So much for decoupling: Asia on the slide

Last year many investors were hoping that fast-growing Asia and its markets could “decouple” from weak growth in America and the rest of the developed world. “So much” for that, as Leslie Norton says in Barron’s. The MSCI Asia ex-Japan index has fallen by 35% to a 16-month low from its October 2007 peak, and further falls are on the cards.

Signs of weakness in Asia have mounted as the US-led global slowdown “is taking a toll on Asian economies”, lowering demand for their high-tech exports, says Lim JI Won of JP Morgan. What’s more, high inflation in the region has prompted central banks to tighten monetary policy and dampened consumption.

Taiwan has lowered its growth forecast for 2008 to 4.3%, down from 4.8% three months ago and the weakest pace since 2003. Singapore, where growth slumped to just 2.1% year-on-year after shrinking in the second quarter and retail sales dropped in June, now expects its non-oil exports to shrink by 2%-4% this year. Hong Kong’s exports slid for the first time in two years in June and consumption and investment growth are slowing.

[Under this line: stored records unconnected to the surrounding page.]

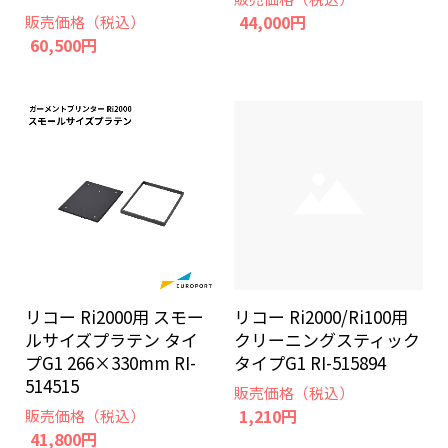
44,000円
販売価格（税込）
60,500円
リコー Ri2000用 スモー
リコー Ri2000/Ri100用
ルサイズプラテン タイ
クリーニングスティック
プG1 266×330mm RI-
タイプG1 RI-515894
514515
販売価格（税込）
1,210円
販売価格（税込）
41,800円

Container traffic from Asia to Europe is now at an annual -0.5%, compared to double-digit growth only a year ago, notes Citigroup. In China, which Goldman Sachs expects to grow by 9.5% next year, compared to almost 12% in 2007, consumer confidence is at a two-year low, while export growth has eased and a “continued deterioration” is likely throughout the year as “US and European consumers stay at home”, says Stephen Green of Standard Chartered.

Stephen Roach of Morgan Stanley notes that emerging Asia’s exports as a proportion of GDP rose to a record 45% by 2007, and the American consumer, the biggest source of emerging Asia’s external demand, is now “in trouble”. The growth in Chinese exports to the US slowed to 8% year-on-year in June, following annual average gains of over 25% in the years between 2003 and 2007. America accounts for around 20% of China’s external demand and Japan and Europe, which make up around 30% of overall exports, are now faltering. “Decouplers” have also forgotten how small Asia’s economies remain, Desmond Lachlan of the American Enterprise Institute noted earlier this year. The Chinese economy is barely 15% the size of America’s.

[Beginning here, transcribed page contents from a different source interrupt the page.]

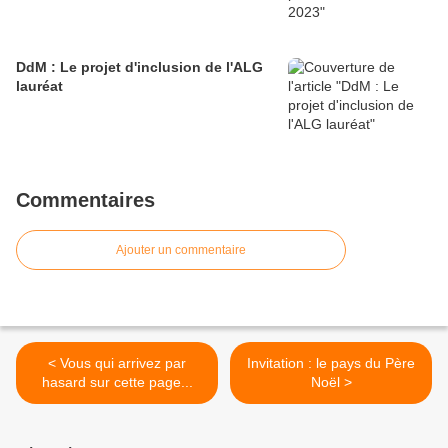
DdM : Le projet d'inclusion de l'ALG
lauréat
Commentaires
Ajouter un commentaire
< Vous qui arrivez par
Invitation : le pays du Père
hasard sur cette page...
Noël >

On the stockmarket front, it seems investors have yet to adjust fully to the darkening outlook. Earnings forecasts for 2008 have fallen to 4.4% from 10.4% at the start of the year, notes Citigroup’s Markus Rosgen, but “it would be comforting to see a greater sense of realism” on the 2009 numbers, which still foresee growth of 15%. What’s more, margins are so far only expected to contract in three countries, yet “commodity costs have risen 43 times faster than export prices over the last year”.

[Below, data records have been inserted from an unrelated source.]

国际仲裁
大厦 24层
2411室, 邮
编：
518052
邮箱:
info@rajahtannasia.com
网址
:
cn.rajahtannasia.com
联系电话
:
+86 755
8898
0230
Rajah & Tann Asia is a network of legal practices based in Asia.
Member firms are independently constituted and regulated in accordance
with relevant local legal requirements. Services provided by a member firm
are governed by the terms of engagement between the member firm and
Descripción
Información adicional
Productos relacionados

Earnings growth is likely to be negative come year end and stay that way on an annual basis until the second half of 2009. Asian markets are due a “wake-up call” on the earnings front later this year. Historically, Asian markets have yielded positive returns over the subsequent year once 12-month forward earnings forecasts have been falling for nine months – they are still topping out – and the region’s price-to-book value has hit 1.4; it is now at 1.9. The bottom? “We are not there yet”.